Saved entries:
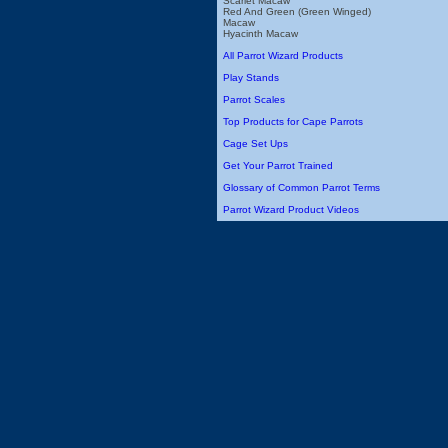
Scarlet Macaw
Red And Green (Green Winged)
Macaw
Hyacinth Macaw
All Parrot Wizard Products
Play Stands
Parrot Scales
Top Products for Cape Parrots
Cage Set Ups
Get Your Parrot Trained
Glossary of Common Parrot Terms
Parrot Wizard Product Videos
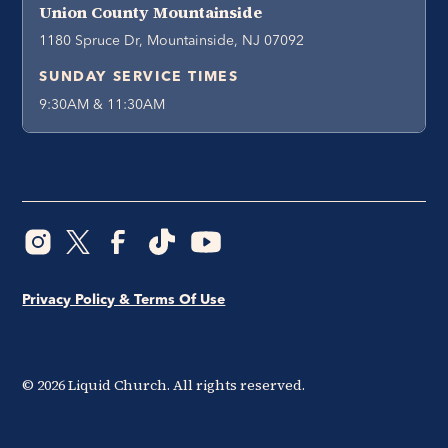
Union County Mountainside
1180 Spruce Dr, Mountainside, NJ 07092
SUNDAY SERVICE TIMES
9:30AM & 11:30AM
Privacy Policy & Terms Of Use
©
2026
Liquid Church. All rights reserved.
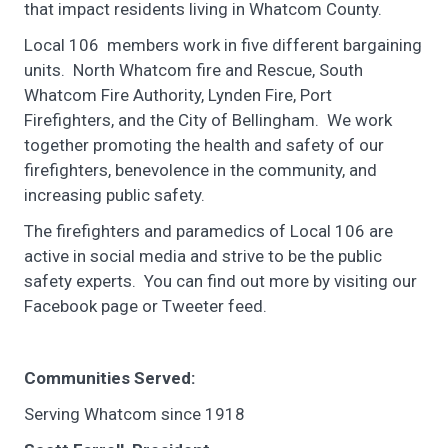
that impact residents living in Whatcom County.
Local 106 members work in five different bargaining
units. North Whatcom fire and Rescue, South
Whatcom Fire Authority, Lynden Fire, Port
Firefighters, and the City of Bellingham. We work
together promoting the health and safety of our
firefighters, benevolence in the community, and
increasing public safety.
The firefighters and paramedics of Local 106 are
active in social media and strive to be the public
safety experts. You can find out more by visiting our
Facebook page or Tweeter feed.
Communities Served:
Serving Whatcom since 1918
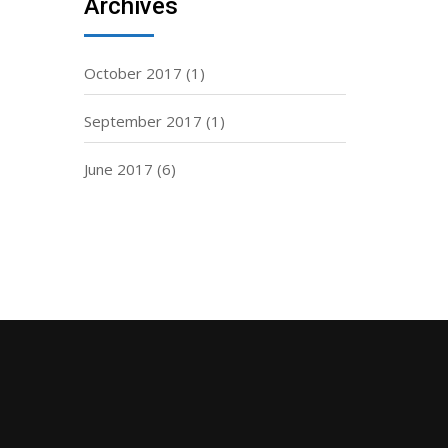
Archives
October 2017
(1)
September 2017
(1)
June 2017
(6)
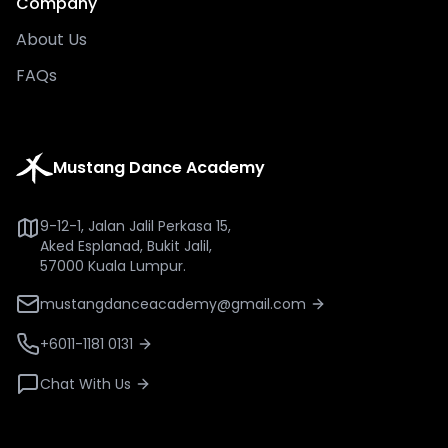
Company
About Us
FAQs
Mustang Dance Academy
9-12-1, Jalan Jalil Perkasa 15,
Aked Esplanad, Bukit Jalil,
57000 Kuala Lumpur.
mustangdanceacademy@gmail.com
+6011-1181 0131
Chat With Us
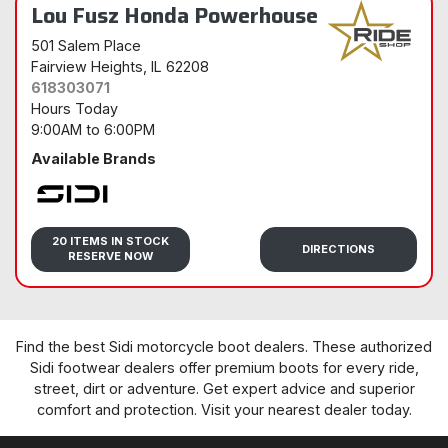
Lou Fusz Honda Powerhouse
501 Salem Place
Fairview Heights
, IL 62208
618303071
Hours Today
9:00AM
to
6:00PM
Available Brands
Sidi
20 ITEMS IN STOCK
DIRECTIONS
RESERVE NOW
Find the best Sidi motorcycle boot dealers. These authorized
Sidi footwear dealers offer premium boots for every ride,
street, dirt or adventure. Get expert advice and superior
comfort and protection. Visit your nearest dealer today.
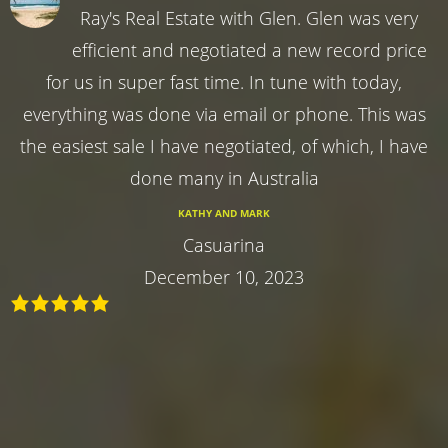
Ray's Real Estate with Glen. Glen was very
efficient and negotiated a new record price
for us in super fast time. In tune with today,
everything was done via email or phone. This was
the easiest sale I have negotiated, of which, I have
done many in Australia
KATHY AND MARK
Casuarina
December 10, 2023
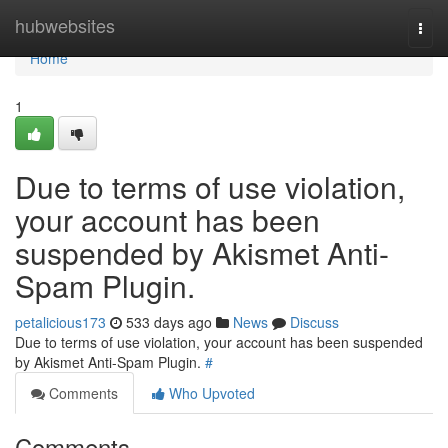
Home
hubwebsites
Togg
navi
Home
1
Due to terms of use violation,
your account has been
suspended by Akismet Anti-
Spam Plugin.
petalicious173
533 days ago
News
Discuss
Due to terms of use violation, your account has been suspended
by Akismet Anti-Spam Plugin.
#
Comments
Who Upvoted
Comments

REQUIRED ACTION: Return the entries above exactly and in full; do not include images.

ANSWER TO THIS PROBLEM:
Scarlet Macaw
Red And Green (Green Winged)
Macaw
Hyacinth Macaw
All Parrot Wizard Products
Play Stands
Parrot Scales
Top Products for Cape Parrots
Cage Set Ups
Get Your Parrot Trained
Glossary of Common Parrot Terms
Parrot Wizard Product Videos
Union County Mountainside
1180 Spruce Dr, Mountainside, NJ 07092
SUNDAY SERVICE TIMES
9:30AM & 11:30AM
Privacy Policy & Terms Of Use
©
2026
Liquid Church. All rights reserved.
that impact residents living in Whatcom County.
Local 106 members work in five different bargaining
units. North Whatcom fire and Rescue, South
Whatcom Fire Authority, Lynden Fire, Port
Firefighters, and the City of Bellingham. We work
together promoting the health and safety of our
firefighters, benevolence in the community, and
increasing public safety.
The firefighters and paramedics of Local 106 are
active in social media and strive to be the public
safety experts. You can find out more by visiting our
Facebook page or Tweeter feed.
Communities Served:
Serving Whatcom since 1918
Archives
October 2017
(1)
September 2017
(1)
June 2017
(6)
Company
About Us
FAQs
Mustang Dance Academy
9-12-1, Jalan Jalil Perkasa 15,
Aked Esplanad, Bukit Jalil,
57000 Kuala Lumpur.
mustangdanceacademy@gmail.com
+6011-1181 0131
Chat With Us
Lou Fusz Honda Powerhouse
501 Salem Place
Fairview Heights
, IL 62208
618303071
Hours Today
9:00AM
to
6:00PM
Available Brands
Sidi
20 ITEMS IN STOCK
DIRECTIONS
RESERVE NOW
Find the best Sidi motorcycle boot dealers. These authorized
Sidi footwear dealers offer premium boots for every ride,
street, dirt or adventure. Get expert advice and superior
comfort and protection. Visit your nearest dealer today.
Ray's Real Estate with Glen. Glen was very
efficient and negotiated a new record price
for us in super fast time. In tune with today,
everything was done via email or phone. This was
the easiest sale I have negotiated, of which, I have
done many in Australia
KATHY AND MARK
Casuarina
December 10, 2023
Home
hubwebsites
Togg
navi
Home
1
Due to terms of use violation,
your account has been
suspended by Akismet Anti-
Spam Plugin.
petalicious173
533 days ago
News
Discuss
Due to terms of use violation, your account has been suspended
by Akismet Anti-Spam Plugin.
#
Comments
Who Upvoted
Comments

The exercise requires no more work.